En el mundo virtual no hay distancias: el principal atractivo de este mundo es la capacidad de llegar, personalmente, a individuos que, de otra manera, jamás alcanzaríamos. Sin embargo, en este mar de gente que nos regala corazones, ¿quién me interesa realmente? ¿Acaso sabemos si son reales todas esas personas o son solo bots? Si no estamos en una competencia por conseguir miles de likes, tal vez logremos, sin embargo, llegar solo a los que importan, tal vez pocos —o menos—, pero importantes, personas de carne y hueso que aprecian lo que decimos, que se tomaron la molestia de decir que les gusta… ¿Era eso lo que buscábamos? Todo dependerá de cómo y para qué usamos las redes.

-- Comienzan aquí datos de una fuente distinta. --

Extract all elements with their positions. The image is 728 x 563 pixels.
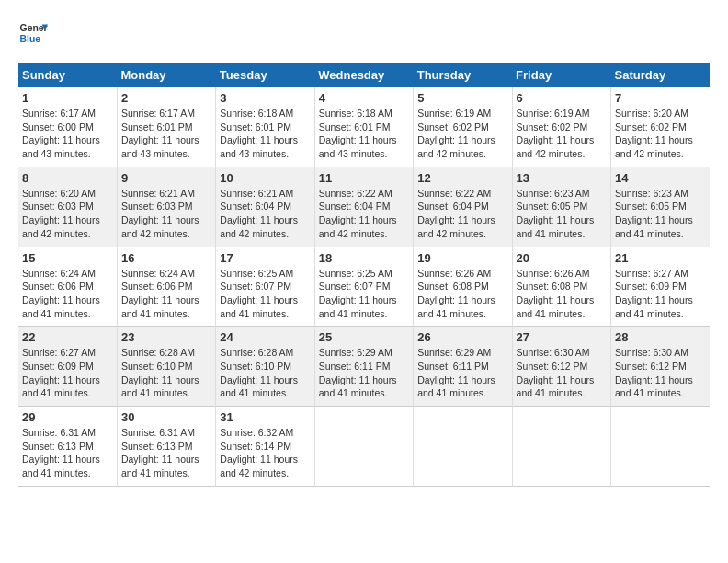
cell-content: Sunrise: 6:24 AM Sunset: 6:06 PM Dayligh… [22, 267, 113, 321]
cell-content: Sunrise: 6:32 AM Sunset: 6:14 PM Dayligh… [220, 426, 310, 480]
day-number: 2 [121, 91, 211, 105]
cell-content: Sunrise: 6:29 AM Sunset: 6:11 PM Dayligh… [417, 346, 507, 400]
calendar-cell: 6Sunrise: 6:19 AM Sunset: 6:02 PM Daylig… [512, 87, 610, 167]
day-number: 15 [22, 251, 113, 265]
calendar-cell: 27Sunrise: 6:30 AM Sunset: 6:12 PM Dayli… [512, 327, 610, 407]
week-row-4: 22Sunrise: 6:27 AM Sunset: 6:09 PM Dayli… [18, 327, 710, 407]
calendar-cell: 31Sunrise: 6:32 AM Sunset: 6:14 PM Dayli… [216, 407, 314, 487]
day-number: 30 [121, 410, 211, 424]
calendar-cell: 19Sunrise: 6:26 AM Sunset: 6:08 PM Dayli… [414, 247, 512, 327]
calendar-cell: 12Sunrise: 6:22 AM Sunset: 6:04 PM Dayli… [414, 167, 512, 247]
cell-content: Sunrise: 6:22 AM Sunset: 6:04 PM Dayligh… [417, 187, 507, 241]
day-number: 20 [517, 251, 607, 265]
calendar-cell [512, 407, 610, 487]
calendar-cell: 18Sunrise: 6:25 AM Sunset: 6:07 PM Dayli… [314, 247, 413, 327]
calendar-cell: 1Sunrise: 6:17 AM Sunset: 6:00 PM Daylig… [18, 87, 117, 167]
col-header-sunday: Sunday [18, 63, 117, 87]
cell-content: Sunrise: 6:28 AM Sunset: 6:10 PM Dayligh… [121, 346, 211, 400]
day-number: 1 [22, 91, 113, 105]
calendar-cell: 29Sunrise: 6:31 AM Sunset: 6:13 PM Dayli… [18, 407, 117, 487]
logo-icon: General Blue [18, 18, 48, 48]
calendar-cell [611, 407, 710, 487]
col-header-saturday: Saturday [611, 63, 710, 87]
cell-content: Sunrise: 6:22 AM Sunset: 6:04 PM Dayligh… [319, 187, 409, 241]
cell-content: Sunrise: 6:21 AM Sunset: 6:04 PM Dayligh… [220, 187, 310, 241]
svg-text:Blue: Blue [20, 34, 41, 44]
cell-content: Sunrise: 6:23 AM Sunset: 6:05 PM Dayligh… [615, 187, 706, 241]
day-number: 11 [319, 171, 409, 185]
day-number: 29 [22, 410, 113, 424]
day-number: 6 [517, 91, 607, 105]
calendar-cell: 17Sunrise: 6:25 AM Sunset: 6:07 PM Dayli… [216, 247, 314, 327]
calendar-cell: 11Sunrise: 6:22 AM Sunset: 6:04 PM Dayli… [314, 167, 413, 247]
calendar-cell: 3Sunrise: 6:18 AM Sunset: 6:01 PM Daylig… [216, 87, 314, 167]
day-number: 17 [220, 251, 310, 265]
calendar-cell: 13Sunrise: 6:23 AM Sunset: 6:05 PM Dayli… [512, 167, 610, 247]
cell-content: Sunrise: 6:19 AM Sunset: 6:02 PM Dayligh… [417, 107, 507, 161]
calendar-cell: 25Sunrise: 6:29 AM Sunset: 6:11 PM Dayli… [314, 327, 413, 407]
cell-content: Sunrise: 6:17 AM Sunset: 6:00 PM Dayligh… [22, 107, 113, 161]
cell-content: Sunrise: 6:31 AM Sunset: 6:13 PM Dayligh… [121, 426, 211, 480]
day-number: 22 [22, 330, 113, 344]
calendar-cell: 2Sunrise: 6:17 AM Sunset: 6:01 PM Daylig… [117, 87, 215, 167]
cell-content: Sunrise: 6:28 AM Sunset: 6:10 PM Dayligh… [220, 346, 310, 400]
day-number: 4 [319, 91, 409, 105]
cell-content: Sunrise: 6:18 AM Sunset: 6:01 PM Dayligh… [319, 107, 409, 161]
day-number: 31 [220, 410, 310, 424]
day-number: 9 [121, 171, 211, 185]
calendar-cell: 7Sunrise: 6:20 AM Sunset: 6:02 PM Daylig… [611, 87, 710, 167]
cell-content: Sunrise: 6:18 AM Sunset: 6:01 PM Dayligh… [220, 107, 310, 161]
col-header-thursday: Thursday [414, 63, 512, 87]
week-row-5: 29Sunrise: 6:31 AM Sunset: 6:13 PM Dayli… [18, 407, 710, 487]
cell-content: Sunrise: 6:26 AM Sunset: 6:08 PM Dayligh… [417, 267, 507, 321]
calendar-cell [314, 407, 413, 487]
cell-content: Sunrise: 6:21 AM Sunset: 6:03 PM Dayligh… [121, 187, 211, 241]
cell-content: Sunrise: 6:29 AM Sunset: 6:11 PM Dayligh… [319, 346, 409, 400]
col-header-tuesday: Tuesday [216, 63, 314, 87]
week-row-1: 1Sunrise: 6:17 AM Sunset: 6:00 PM Daylig… [18, 87, 710, 167]
calendar-table: SundayMondayTuesdayWednesdayThursdayFrid… [18, 63, 710, 487]
calendar-cell: 30Sunrise: 6:31 AM Sunset: 6:13 PM Dayli… [117, 407, 215, 487]
calendar-cell: 23Sunrise: 6:28 AM Sunset: 6:10 PM Dayli… [117, 327, 215, 407]
cell-content: Sunrise: 6:17 AM Sunset: 6:01 PM Dayligh… [121, 107, 211, 161]
cell-content: Sunrise: 6:27 AM Sunset: 6:09 PM Dayligh… [615, 267, 706, 321]
calendar-cell: 5Sunrise: 6:19 AM Sunset: 6:02 PM Daylig… [414, 87, 512, 167]
calendar-cell: 14Sunrise: 6:23 AM Sunset: 6:05 PM Dayli… [611, 167, 710, 247]
day-number: 19 [417, 251, 507, 265]
calendar-cell: 26Sunrise: 6:29 AM Sunset: 6:11 PM Dayli… [414, 327, 512, 407]
page-header: General Blue [18, 18, 710, 48]
cell-content: Sunrise: 6:30 AM Sunset: 6:12 PM Dayligh… [615, 346, 706, 400]
day-number: 12 [417, 171, 507, 185]
day-number: 5 [417, 91, 507, 105]
calendar-cell: 28Sunrise: 6:30 AM Sunset: 6:12 PM Dayli… [611, 327, 710, 407]
calendar-cell: 9Sunrise: 6:21 AM Sunset: 6:03 PM Daylig… [117, 167, 215, 247]
day-number: 25 [319, 330, 409, 344]
calendar-cell: 10Sunrise: 6:21 AM Sunset: 6:04 PM Dayli… [216, 167, 314, 247]
calendar-cell: 16Sunrise: 6:24 AM Sunset: 6:06 PM Dayli… [117, 247, 215, 327]
calendar-cell: 15Sunrise: 6:24 AM Sunset: 6:06 PM Dayli… [18, 247, 117, 327]
day-number: 26 [417, 330, 507, 344]
logo: General Blue [18, 18, 48, 48]
calendar-cell: 24Sunrise: 6:28 AM Sunset: 6:10 PM Dayli… [216, 327, 314, 407]
day-number: 24 [220, 330, 310, 344]
calendar-cell: 20Sunrise: 6:26 AM Sunset: 6:08 PM Dayli… [512, 247, 610, 327]
cell-content: Sunrise: 6:20 AM Sunset: 6:02 PM Dayligh… [615, 107, 706, 161]
cell-content: Sunrise: 6:25 AM Sunset: 6:07 PM Dayligh… [220, 267, 310, 321]
cell-content: Sunrise: 6:23 AM Sunset: 6:05 PM Dayligh… [517, 187, 607, 241]
day-number: 3 [220, 91, 310, 105]
cell-content: Sunrise: 6:31 AM Sunset: 6:13 PM Dayligh… [22, 426, 113, 480]
calendar-cell: 22Sunrise: 6:27 AM Sunset: 6:09 PM Dayli… [18, 327, 117, 407]
day-number: 23 [121, 330, 211, 344]
col-header-monday: Monday [117, 63, 215, 87]
day-number: 18 [319, 251, 409, 265]
calendar-cell: 21Sunrise: 6:27 AM Sunset: 6:09 PM Dayli… [611, 247, 710, 327]
col-header-wednesday: Wednesday [314, 63, 413, 87]
cell-content: Sunrise: 6:20 AM Sunset: 6:03 PM Dayligh… [22, 187, 113, 241]
header-row: SundayMondayTuesdayWednesdayThursdayFrid… [18, 63, 710, 87]
day-number: 7 [615, 91, 706, 105]
day-number: 16 [121, 251, 211, 265]
cell-content: Sunrise: 6:27 AM Sunset: 6:09 PM Dayligh… [22, 346, 113, 400]
day-number: 27 [517, 330, 607, 344]
day-number: 13 [517, 171, 607, 185]
day-number: 28 [615, 330, 706, 344]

Muchos opinan que lo que hace adictivas las redes es la capacidad de obtener likes, y cuantos más, mejor; que la cantidad es lo único que cuenta.

Competir en calidad

Hay muchísimas bromas sobre las formas de conseguir popularidad en Instagram. Hace poco, paseando por la web, encontré un programa de Ellen DeGeneres en el que tenía como invitada a la talentosísima actriz Julia Roberts y le daba instrucciones de qué hacer para obtener más likes. «¿Voy a tener que posar desnuda?», preguntó Roberts, y DeGeneres le respondió que tarde o temprano debería hacerlo. Acto seguido le prestó unos enormes pechos de plástico para que se los colocara y tomara unas fotos, porque eso la haría ganar inmediatamente millones de seguidores. Ellas no podían parar de reír en el programa ¡ni yo, desde el otro lado de la pantalla! Sin embargo, risas aparte, me quedé pensando después en la carrera por los me-gusta que hay en las redes. ¿Por qué hay tantos expertos con buenos abdominales posando sin camisa y no posteando consejos inteligentes?

De nuevo, si nadie se enterara de la cantidad de gente que nos sigue, ¿nos concentraríamos en lo que nos hace únicas, personal o profesionalmente, en la calidad del contenido? ¿Nos haríamos pintar esas cejas rectangulares de dibujos animados que parecen lucir todas las influencers aunque nuestros posteos se refieran a temas de  educación financiera?

Decisión personal y profesional

Hoy no tengo respuestas, solo preguntas que compartir con ustedes. En un momento de cambios tecnológicos tan acelerados, donde un día nos dan unas aplicaciones y al otro día nos las cambian por otras, debemos estar alertas todos el tiempo, para adaptarnos. Y esto es válido tanto en lo personal como en lo profesional, porque más que nunca, en cuanto a redes sociales se refiere, las barreras de la vida privada y la vida laboral prácticamente no existen.